MLS players union to extend contract to avoid work stoppage

LOS ANGELES  – The Major League Soccer Players Association said Thursday it has proposed extending the current collective bargaining agreement with the league through 2021. The union said it was offering the proposal in a bid to avoid a lockout of players by the league, which in December demanded a reopening of negotiations because of ongoing uncertainty caused by the coronavirus pandemic.

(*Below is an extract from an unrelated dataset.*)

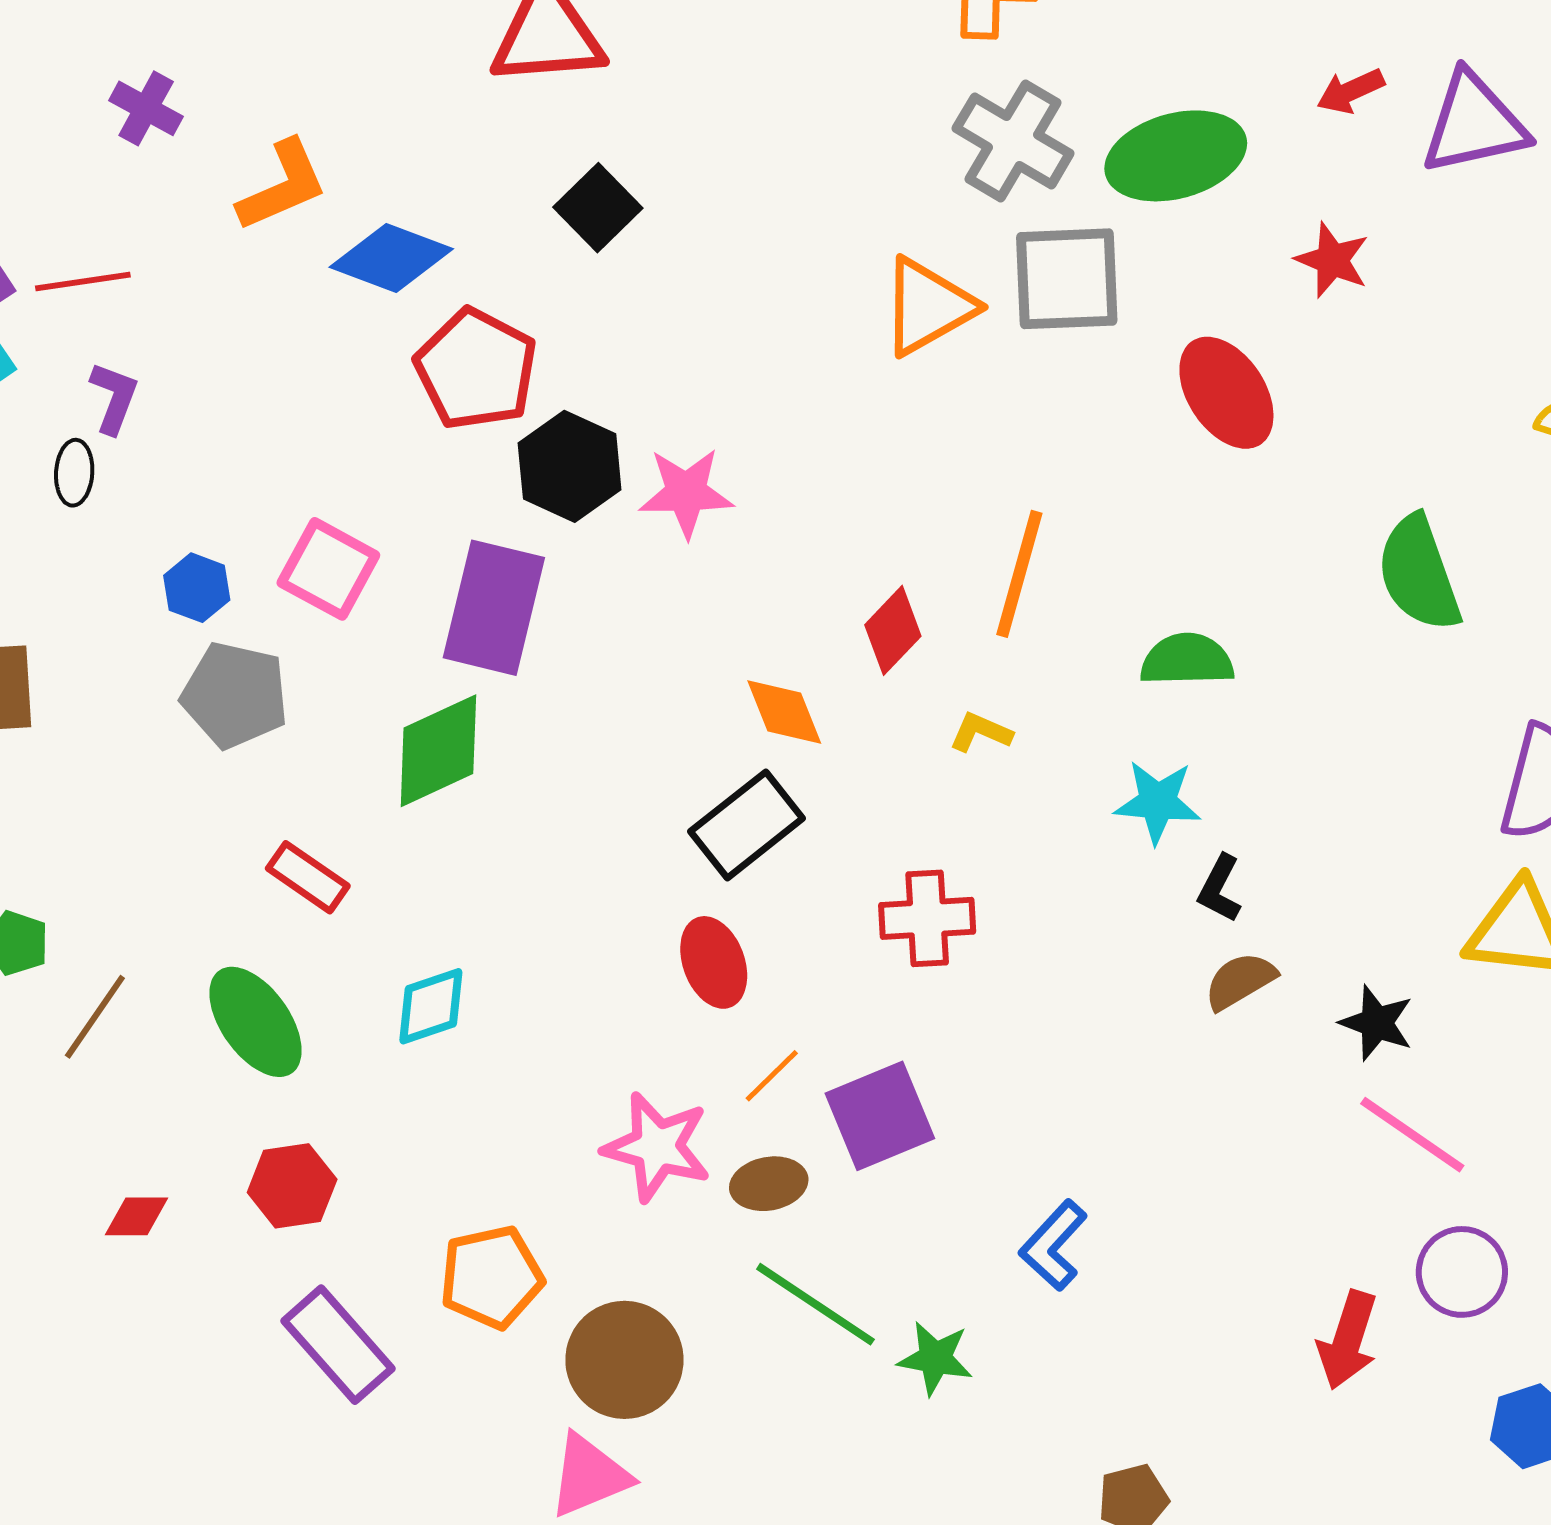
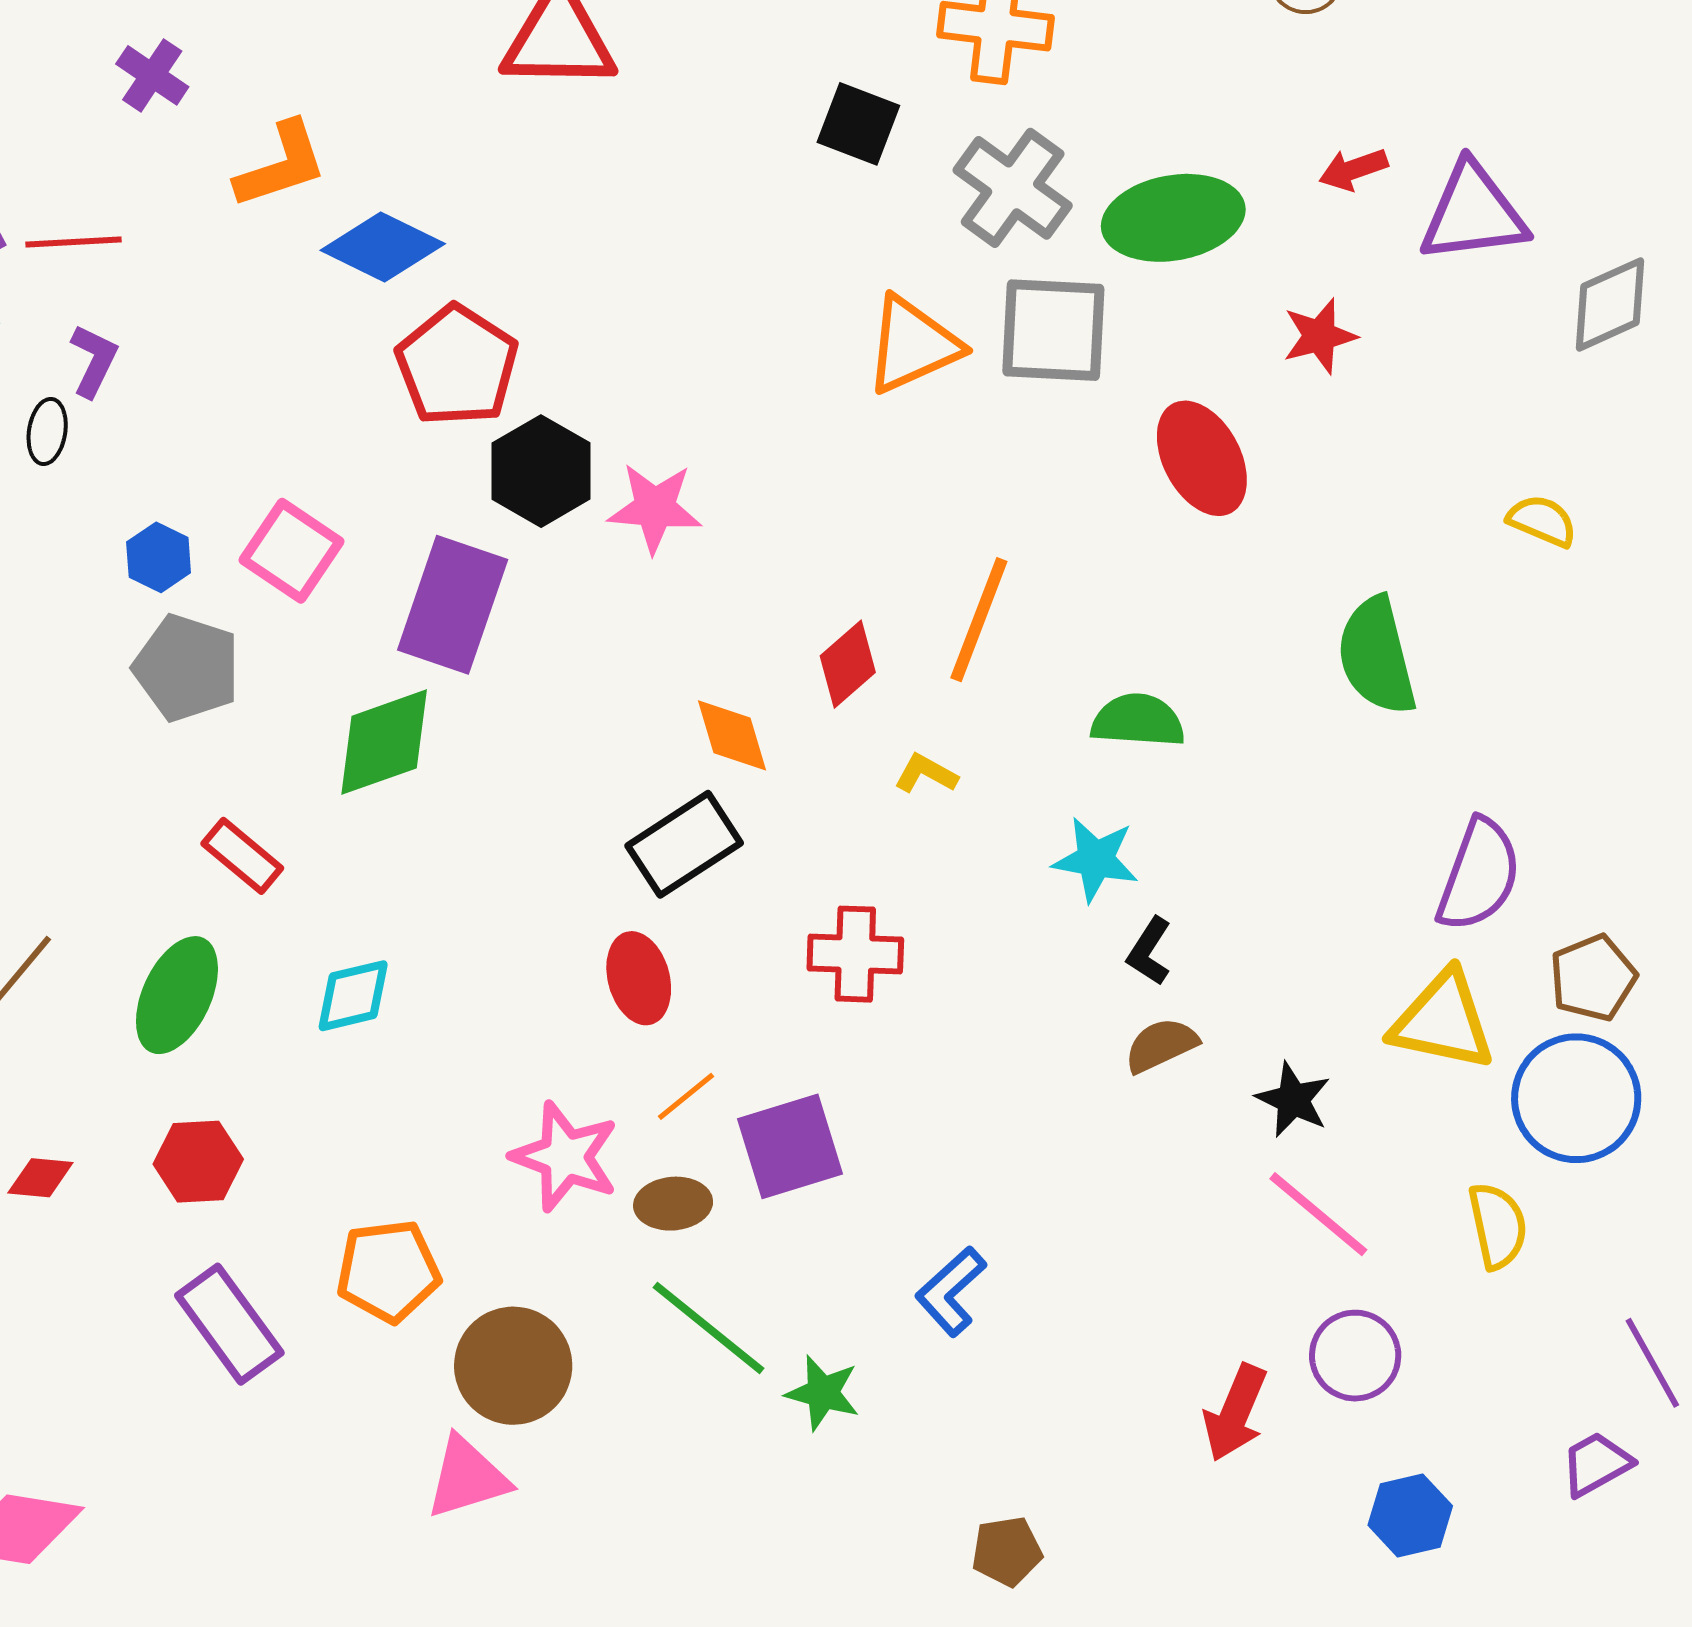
black square: (598, 208) -> (858, 124), moved, turned -30
red star: (1332, 260) -> (1320, 336), turned 30
green ellipse: (256, 1022) -> (177, 995), turned 55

According to the MLSPA, their proposal, coupled with terms reached last June when players took a pay cut in order to resume the pandemic-disrupted season, will result in more than $200 million in economic concessions from
the players.

“While concessions are always difficult to make, players have seen first hand the severe impact the pandemic has had on MLS,” the union said in a statement. “They recognize and appreciate the collective sacrifice that was
required from league staff, club staff, matchday employees, ownership groups and fans to complete the 2020 season, and they recognize that this impact will continue to be felt by all as the 2021 season gets underway.

“A work stoppage at this time and in this environment would be catastrophic for the standing of MLS, both domestically and internationally,” the statement said. “It is our sincere hope that it can be avoided. Players are
ready to play.”

On Monday, MLS unveiled plans for a 2021 season to kick off on April 3 and culminating with the MLS Cup in mid-December.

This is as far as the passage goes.